Dataset content: Begin

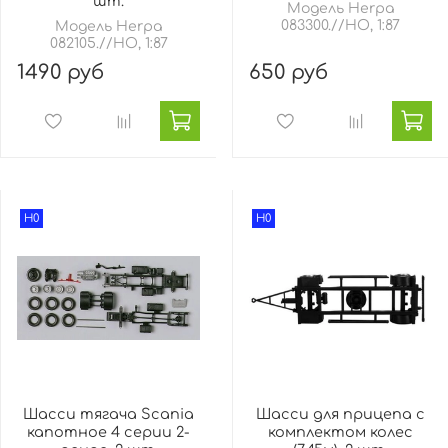
шт.
Модель Herpa
083300.//HO, 1:87
Модель Herpa
082105.//HO, 1:87
1490 руб
650 руб
H0
H0
Шасси тягача Scania
Шасси для прицепа с
капотное 4 серии 2-
комплектом колес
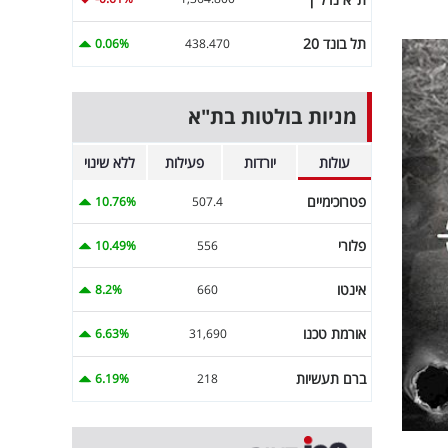
תל בונד 20
0.06%
438.470
מניות בולטות בת"א
עולות
יורדות
פעילות
ללא שינוי
פטרוכימיים
10.76%
507.4
פלורי
10.49%
556
אינטו
8.2%
660
אורמת טכנו
6.63%
31,690
ברם תעשיות
6.19%
218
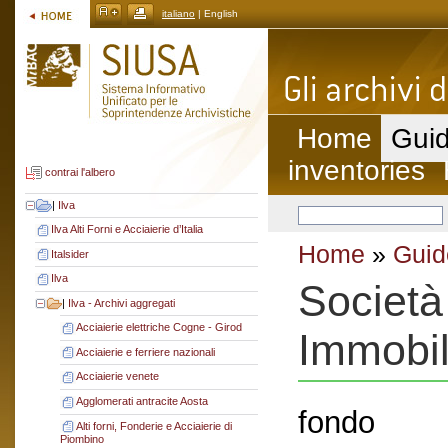
italiano
| English
Home
Guid
inventories
contrai l'albero
|
Ilva
Ilva Alti Forni e Acciaierie d’Italia
Home
»
Guid
Italsider
Ilva
Società 
|
Ilva - Archivi aggregati
Acciaierie elettriche Cogne - Girod
Immobil
Acciaierie e ferriere nazionali
Acciaierie venete
Agglomerati antracite Aosta
fondo
Alti forni, Fonderie e Acciaierie di
Piombino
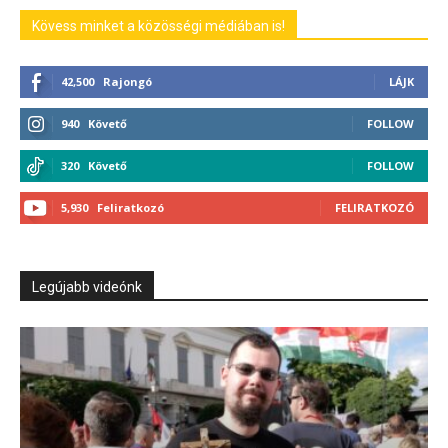
Kövess minket a közösségi médiában is!
42,500
Rajongó
LÁJK
940
Követő
FOLLOW
320
Követő
FOLLOW
5,930
Feliratkozó
FELIRATKOZÓ
Legújabb videónk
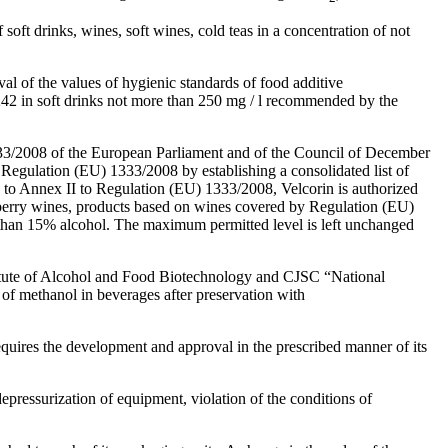
oft drinks, wines, soft wines, cold teas in a concentration of not
l of the values of hygienic standards of food additive
42 in soft drinks not more than 250 mg / l recommended by the
33/2008 of the European Parliament and of the Council of December
egulation (EU) 1333/2008 by establishing a consolidated list of
 to Annex II to Regulation (EU) 1333/2008, Velcorin is authorized
nd berry wines, products based on wines covered by Regulation (EU)
s than 15% alcohol. The maximum permitted level is left unchanged
nstitute of Alcohol and Food Biotechnology and CJSC “National
f methanol in beverages after preservation with
equires the development and approval in the prescribed manner of its
epressurization of equipment, violation of the conditions of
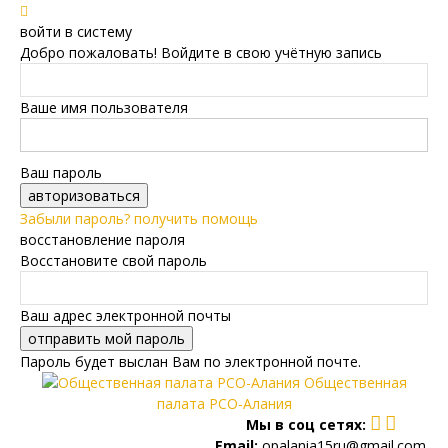
войти в систему
Добро пожаловать! Войдите в свою учётную запись
Ваше имя пользователя
Ваш пароль
Забыли пароль? получить помощь
восстановление пароля
Восстановите свой пароль
Ваш адрес электронной почты
Пароль будет выслан Вам по электронной почте.
Общественная
палата РСО-Алания
Мы в соц сетях:
Email:
opalania15ru@gmail.com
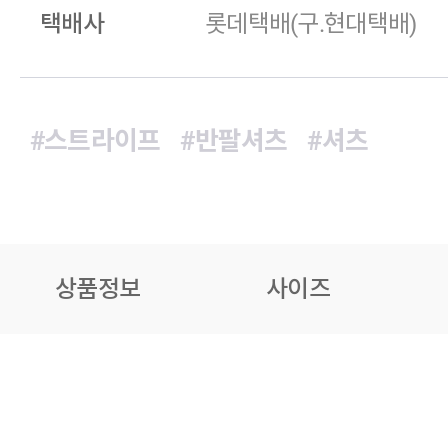
택배사
롯데택배(구.현대택배)
#스트라이프
#반팔셔츠
#셔츠
상품정보
사이즈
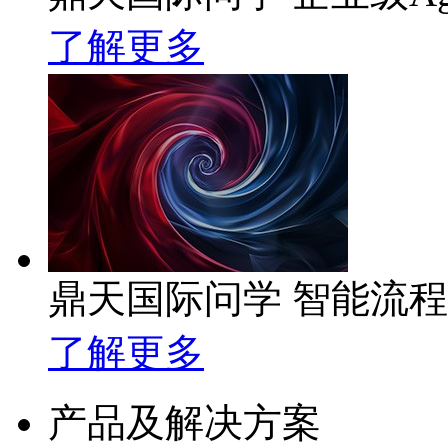
了解更多
鼎天国际问学 智能流
了解更多
产品及解决方案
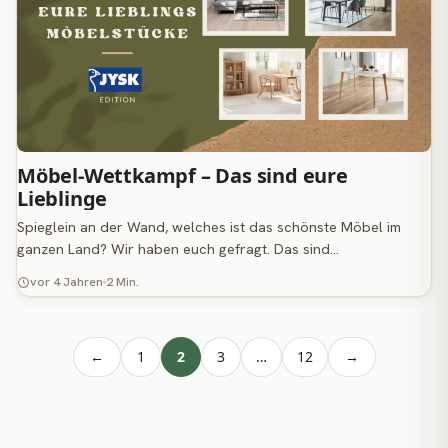
Möbel-Wettkampf – Das sind eure
Lieblinge
Spieglein an der Wand, welches ist das schönste Möbel im
ganzen Land? Wir haben euch gefragt. Das sind…
vor 4 Jahren
2 Min.
←
1
2
3
…
12
→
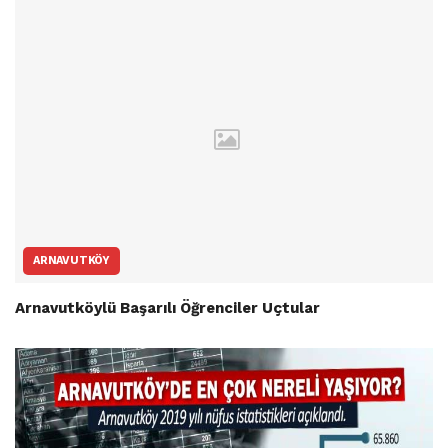
ARNAVUTKÖY
Arnavutköylü Başarılı Öğrenciler Uçtular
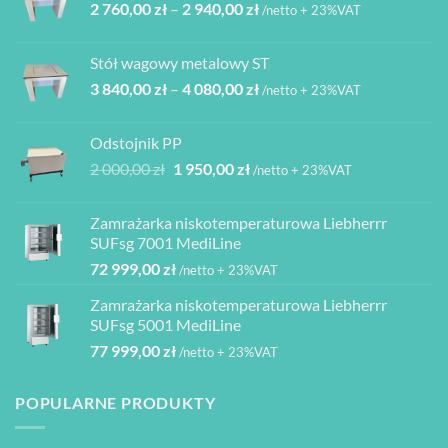
Zakres
2 760,00
zł
–
2 940,00
zł
850,00 zł.
165,00 zł.
/netto + 23%VAT
cen:
od
Stół wagowy metalowy ST
2
Zakres
3 840,00
zł
–
4 080,00
zł
760,00 zł
/netto + 23%VAT
cen:
do
od
2
Odstojnik PP
3
940,00 zł
Pierwotna
Aktualna
2 000,00
zł
1 950,00
zł
/netto + 23%VAT
840,00 zł
cena
cena
do
wynosiła:
wynosi:
4
Zamrażarka niskotemperaturowa Liebherrr
2
1
080,00 zł
SUFsg 7001 MediLine
000,00 zł.
950,00 zł.
72 999,00
zł
/netto + 23%VAT
Zamrażarka niskotemperaturowa Liebherrr
SUFsg 5001 MediLine
77 999,00
zł
/netto + 23%VAT
POPULARNE PRODUKTY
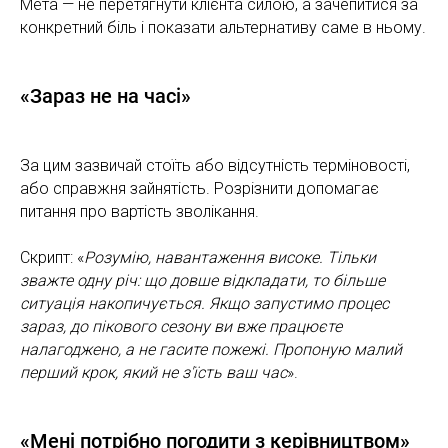
Мета — не перетягнути клієнта силою, а зачепитися за
конкретний біль і показати альтернативу саме в ньому.
«Зараз не на часі»
За цим зазвичай стоїть або відсутність терміновості,
або справжня зайнятість. Розрізнити допомагає
питання про вартість зволікання.
Скрипт: «
Розумію, навантаження високе. Тільки
зважте одну річ: що довше відкладати, то більше
ситуація накопичується. Якщо запустимо процес
зараз, до пікового сезону ви вже працюєте
налагоджено, а не гасите пожежі. Пропоную малий
перший крок, який не з'їсть ваш час
».
«Мені потрібно погодити з керівництвом»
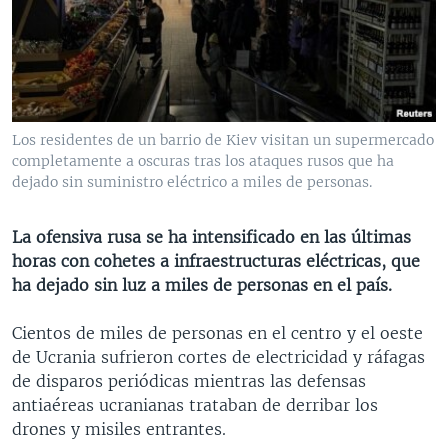
MULTIMEDIA
VENEZUELA
NICARAGUA
ECONOMÍA
PROGRAMAS TV
BRASIL
ENTRETENIMIENTO Y CULTURA
VIDEOS
RADIO
TECNOLOGÍA
FOTOGRAFÍA
EL MUNDO AL DÍA
DIRECT
DEPORTES
AUDIOS
FORO INTERAMERICANO
AVANCE INFORMATIVO
Los residentes de un barrio de Kiev visitan un supermercado
completamente a oscuras tras los ataques rusos que ha
DOCUMENTALES DE LA VOA
CIENCIA Y SALUD
VISIÓN 360
AUDIONOTICIAS
dejado sin suministro eléctrico a miles de personas.
LAS CLAVES
BUENOS DÍAS AMÉRICA
Learning English
PANORAMA
ESTADOS UNIDOS AL DÍA
La ofensiva rusa se ha intensificado en las últimas
horas con cohetes a infraestructuras eléctricas, que
SÍGANOS
EL MUNDO AL DÍA [RADIO]
ha dejado sin luz a miles de personas en el país.
FORO [RADIO]
Cientos de miles de personas en el centro y el oeste
DEPORTIVO INTERNACIONAL
de Ucrania sufrieron cortes de electricidad y ráfagas
Idiomas
NOTA ECONÓMICA
de disparos periódicas mientras las defensas
antiaéreas ucranianas trataban de derribar los
ENTRETENIMIENTO
drones y misiles entrantes.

Dataset content: End

__Task description__
Everything in the material except the pictures should be output verbatim.

__Problem solution__
шт.
Модель Herpa
083300.//HO, 1:87
Модель Herpa
082105.//HO, 1:87
1490 руб
650 руб
H0
H0
Шасси тягача Scania
Шасси для прицепа с
капотное 4 серии 2-
комплектом колес
תל בונד 20
0.06%
438.470
מניות בולטות בת"א
עולות
יורדות
פעילות
ללא שינוי
פטרוכימיים
10.76%
507.4
פלורי
10.49%
556
אינטו
8.2%
660
אורמת טכנו
6.63%
31,690
ברם תעשיות
6.19%
218
italiano
| English
Home
Guid
inventories
contrai l'albero
|
Ilva
Ilva Alti Forni e Acciaierie d’Italia
Home
»
Guid
Italsider
Ilva
Società 
|
Ilva - Archivi aggregati
Acciaierie elettriche Cogne - Girod
Immobil
Acciaierie e ferriere nazionali
Acciaierie venete
Agglomerati antracite Aosta
fondo
Alti forni, Fonderie e Acciaierie di
Piombino
Kövess minket a közösségi médiában is!
42,500
Rajongó
LÁJK
940
Követő
FOLLOW
320
Követő
FOLLOW
5,930
Feliratkozó
FELIRATKOZÓ
Legújabb videónk
oft drinks, wines, soft wines, cold teas in a concentration of not
l of the values of hygienic standards of food additive
42 in soft drinks not more than 250 mg / l recommended by the
33/2008 of the European Parliament and of the Council of December
egulation (EU) 1333/2008 by establishing a consolidated list of
 to Annex II to Regulation (EU) 1333/2008, Velcorin is authorized
nd berry wines, products based on wines covered by Regulation (EU)
s than 15% alcohol. The maximum permitted level is left unchanged
nstitute of Alcohol and Food Biotechnology and CJSC “National
f methanol in beverages after preservation with
equires the development and approval in the prescribed manner of its
epressurization of equipment, violation of the conditions of
войти в систему
Добро пожаловать! Войдите в свою учётную запись
Ваше имя пользователя
Ваш пароль
Забыли пароль? получить помощь
восстановление пароля
Восстановите свой пароль
Ваш адрес электронной почты
Пароль будет выслан Вам по электронной почте.
Общественная
палата РСО-Алания
Мы в соц сетях:
Email:
opalania15ru@gmail.com
택배사
롯데택배(구.현대택배)
#스트라이프
#반팔셔츠
#셔츠
상품정보
사이즈
了解更多
鼎天国际问学 智能流
了解更多
产品及解决方案
Möbel-Wettkampf – Das sind eure
Lieblinge
Spieglein an der Wand, welches ist das schönste Möbel im
ganzen Land? Wir haben euch gefragt. Das sind…
vor 4 Jahren
2 Min.
←
1
2
3
…
12
→
ARNAVUTKÖY
Arnavutköylü Başarılı Öğrenciler Uçtular
Zakres
2 760,00
zł
–
2 940,00
zł
850,00 zł.
165,00 zł.
/netto + 23%VAT
cen:
od
Stół wagowy metalowy ST
2
Zakres
3 840,00
zł
–
4 080,00
zł
760,00 zł
/netto + 23%VAT
cen:
do
od
2
Odstojnik PP
3
940,00 zł
Pierwotna
Aktualna
2 000,00
zł
1 950,00
zł
/netto + 23%VAT
840,00 zł
cena
cena
do
wynosiła:
wynosi:
4
Zamrażarka niskotemperaturowa Liebherrr
2
1
080,00 zł
SUFsg 7001 MediLine
000,00 zł.
950,00 zł.
72 999,00
zł
/netto + 23%VAT
Zamrażarka niskotemperaturowa Liebherrr
SUFsg 5001 MediLine
77 999,00
zł
/netto + 23%VAT
POPULARNE PRODUKTY
Мета — не перетягнути клієнта силою, а зачепитися за
конкретний біль і показати альтернативу саме в ньому.
«Зараз не на часі»
За цим зазвичай стоїть або відсутність терміновості,
або справжня зайнятість. Розрізнити допомагає
питання про вартість зволікання.
Скрипт: «
Розумію, навантаження високе. Тільки
зважте одну річ: що довше відкладати, то більше
ситуація накопичується. Якщо запустимо процес
зараз, до пікового сезону ви вже працюєте
налагоджено, а не гасите пожежі. Пропоную малий
перший крок, який не з'їсть ваш час
».
«Мені потрібно погодити з керівництвом»
MULTIMEDIA
VENEZUELA
NICARAGUA
ECONOMÍA
PROGRAMAS TV
BRASIL
ENTRETENIMIENTO Y CULTURA
VIDEOS
RADIO
TECNOLOGÍA
FOTOGRAFÍA
EL MUNDO AL DÍA
DIRECT
DEPORTES
AUDIOS
FORO INTERAMERICANO
AVANCE INFORMATIVO
Los residentes de un barrio de Kiev visitan un supermercado
completamente a oscuras tras los ataques rusos que ha
DOCUMENTALES DE LA VOA
CIENCIA Y SALUD
VISIÓN 360
AUDIONOTICIAS
dejado sin suministro eléctrico a miles de personas.
LAS CLAVES
BUENOS DÍAS AMÉRICA
Learning English
PANORAMA
ESTADOS UNIDOS AL DÍA
La ofensiva rusa se ha intensificado en las últimas
horas con cohetes a infraestructuras eléctricas, que
SÍGANOS
EL MUNDO AL DÍA [RADIO]
ha dejado sin luz a miles de personas en el país.
FORO [RADIO]
Cientos de miles de personas en el centro y el oeste
DEPORTIVO INTERNACIONAL
de Ucrania sufrieron cortes de electricidad y ráfagas
Idiomas
NOTA ECONÓMICA
de disparos periódicas mientras las defensas
antiaéreas ucranianas trataban de derribar los
ENTRETENIMIENTO
drones y misiles entrantes.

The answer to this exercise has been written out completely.